EXERCISE AIM: Search the entries below for the word "every" and copy each line that has it.

ENTRIES PROVIDED:
——————
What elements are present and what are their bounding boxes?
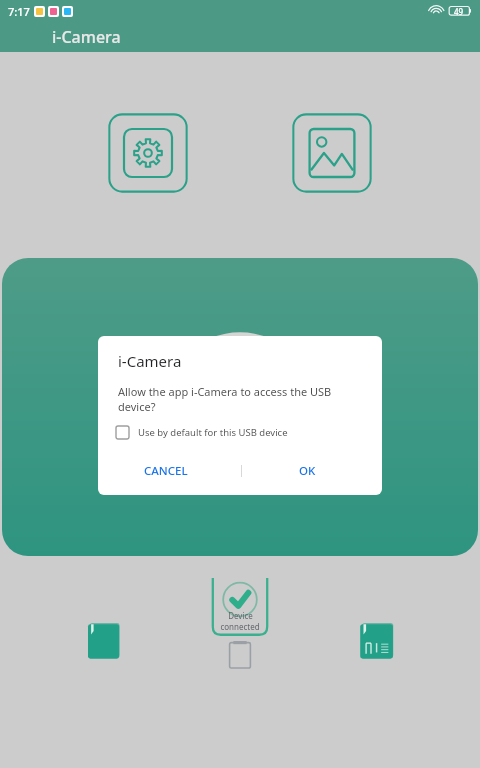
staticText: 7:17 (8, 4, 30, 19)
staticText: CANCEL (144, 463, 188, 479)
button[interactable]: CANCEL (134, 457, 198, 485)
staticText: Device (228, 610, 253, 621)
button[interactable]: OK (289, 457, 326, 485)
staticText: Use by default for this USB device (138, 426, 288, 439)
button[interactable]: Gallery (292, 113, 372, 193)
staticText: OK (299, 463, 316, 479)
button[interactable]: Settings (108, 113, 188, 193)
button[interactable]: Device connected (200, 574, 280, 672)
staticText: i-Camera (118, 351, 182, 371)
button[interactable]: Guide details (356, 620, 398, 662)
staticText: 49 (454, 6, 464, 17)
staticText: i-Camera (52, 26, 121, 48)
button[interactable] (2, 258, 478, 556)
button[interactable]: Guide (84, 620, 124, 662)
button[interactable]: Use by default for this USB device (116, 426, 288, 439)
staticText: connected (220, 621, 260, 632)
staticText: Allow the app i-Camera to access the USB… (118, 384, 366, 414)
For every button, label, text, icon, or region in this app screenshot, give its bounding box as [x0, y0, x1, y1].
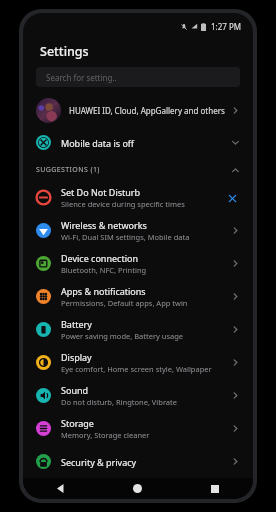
——————
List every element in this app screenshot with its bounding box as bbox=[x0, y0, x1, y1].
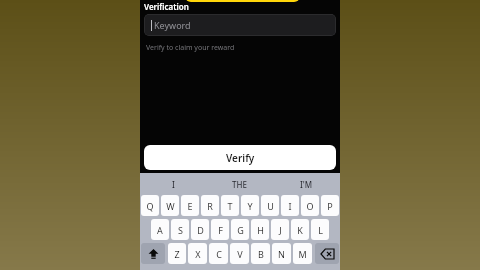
——————
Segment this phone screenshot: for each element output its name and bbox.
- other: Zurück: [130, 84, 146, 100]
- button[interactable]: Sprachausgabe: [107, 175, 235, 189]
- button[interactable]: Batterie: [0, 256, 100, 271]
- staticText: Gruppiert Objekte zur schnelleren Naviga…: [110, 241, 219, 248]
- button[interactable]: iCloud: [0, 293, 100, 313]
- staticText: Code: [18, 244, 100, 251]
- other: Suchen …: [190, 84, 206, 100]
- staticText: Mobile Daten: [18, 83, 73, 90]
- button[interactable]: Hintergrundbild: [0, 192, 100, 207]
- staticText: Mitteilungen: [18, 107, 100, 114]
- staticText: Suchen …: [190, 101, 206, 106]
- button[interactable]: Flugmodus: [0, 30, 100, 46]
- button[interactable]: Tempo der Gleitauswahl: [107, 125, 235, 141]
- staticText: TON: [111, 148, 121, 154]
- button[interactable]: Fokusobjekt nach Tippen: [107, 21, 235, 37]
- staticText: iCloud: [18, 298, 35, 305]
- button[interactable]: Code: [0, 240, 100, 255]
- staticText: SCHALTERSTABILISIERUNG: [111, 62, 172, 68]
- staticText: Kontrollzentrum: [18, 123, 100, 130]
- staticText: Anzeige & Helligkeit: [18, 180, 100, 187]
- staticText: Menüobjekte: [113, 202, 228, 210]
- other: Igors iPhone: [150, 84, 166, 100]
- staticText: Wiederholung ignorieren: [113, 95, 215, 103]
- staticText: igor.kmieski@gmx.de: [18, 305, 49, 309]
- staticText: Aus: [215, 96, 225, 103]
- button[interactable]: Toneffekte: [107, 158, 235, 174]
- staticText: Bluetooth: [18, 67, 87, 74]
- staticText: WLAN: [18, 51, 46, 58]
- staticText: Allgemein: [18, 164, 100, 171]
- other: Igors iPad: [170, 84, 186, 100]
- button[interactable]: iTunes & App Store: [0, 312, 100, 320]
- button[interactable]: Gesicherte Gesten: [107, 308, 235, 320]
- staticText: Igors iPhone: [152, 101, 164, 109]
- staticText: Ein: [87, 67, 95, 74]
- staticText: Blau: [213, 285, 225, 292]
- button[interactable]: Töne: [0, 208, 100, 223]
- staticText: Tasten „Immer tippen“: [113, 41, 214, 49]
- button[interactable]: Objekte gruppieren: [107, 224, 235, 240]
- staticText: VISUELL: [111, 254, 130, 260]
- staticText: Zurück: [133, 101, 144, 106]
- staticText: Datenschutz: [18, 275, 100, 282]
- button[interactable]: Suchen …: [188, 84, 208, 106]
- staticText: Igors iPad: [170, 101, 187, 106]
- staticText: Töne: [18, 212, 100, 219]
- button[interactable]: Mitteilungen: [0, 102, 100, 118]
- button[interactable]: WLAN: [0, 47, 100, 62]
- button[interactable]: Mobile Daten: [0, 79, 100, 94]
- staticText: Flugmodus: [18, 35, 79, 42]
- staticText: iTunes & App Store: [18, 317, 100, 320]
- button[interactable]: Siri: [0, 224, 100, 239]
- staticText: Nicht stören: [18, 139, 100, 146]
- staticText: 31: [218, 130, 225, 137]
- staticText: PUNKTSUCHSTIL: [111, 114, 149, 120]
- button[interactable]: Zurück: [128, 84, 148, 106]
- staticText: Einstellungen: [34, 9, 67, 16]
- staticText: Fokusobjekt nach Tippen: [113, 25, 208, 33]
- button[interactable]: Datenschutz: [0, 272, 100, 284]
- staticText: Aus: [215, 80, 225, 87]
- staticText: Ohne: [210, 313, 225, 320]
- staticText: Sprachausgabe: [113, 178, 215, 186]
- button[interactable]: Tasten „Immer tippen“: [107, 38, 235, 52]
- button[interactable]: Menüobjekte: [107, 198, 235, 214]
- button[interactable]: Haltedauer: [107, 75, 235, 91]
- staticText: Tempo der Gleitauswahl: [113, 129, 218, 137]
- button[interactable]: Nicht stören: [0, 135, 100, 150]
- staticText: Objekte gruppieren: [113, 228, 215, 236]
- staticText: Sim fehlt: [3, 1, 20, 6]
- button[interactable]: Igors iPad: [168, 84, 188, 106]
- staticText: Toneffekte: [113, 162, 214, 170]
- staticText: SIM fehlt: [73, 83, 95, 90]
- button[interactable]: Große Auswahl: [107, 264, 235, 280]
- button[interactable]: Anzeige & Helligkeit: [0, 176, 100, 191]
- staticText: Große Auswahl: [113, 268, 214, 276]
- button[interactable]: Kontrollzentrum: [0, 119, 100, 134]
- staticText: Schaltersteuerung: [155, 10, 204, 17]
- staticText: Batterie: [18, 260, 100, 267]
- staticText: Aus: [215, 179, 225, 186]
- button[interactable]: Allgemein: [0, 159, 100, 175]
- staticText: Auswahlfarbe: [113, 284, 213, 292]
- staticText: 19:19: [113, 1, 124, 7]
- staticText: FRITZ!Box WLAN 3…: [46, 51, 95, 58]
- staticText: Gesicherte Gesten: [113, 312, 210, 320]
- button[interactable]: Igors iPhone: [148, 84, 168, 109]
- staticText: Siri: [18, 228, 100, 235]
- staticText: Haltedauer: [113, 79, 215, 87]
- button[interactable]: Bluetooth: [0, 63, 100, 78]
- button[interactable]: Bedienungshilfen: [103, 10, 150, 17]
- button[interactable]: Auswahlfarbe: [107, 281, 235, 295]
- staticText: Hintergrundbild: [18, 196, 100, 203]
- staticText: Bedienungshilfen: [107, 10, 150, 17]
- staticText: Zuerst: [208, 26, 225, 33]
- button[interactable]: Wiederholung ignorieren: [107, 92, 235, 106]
——————
SOLVED PROBLEM:
For every button, label, text, icon, or region in this app screenshot, give its bounding box as [x0, y0, x1, y1].
List every element in this app screenshot with its bounding box as bbox=[x0, y0, x1, y1].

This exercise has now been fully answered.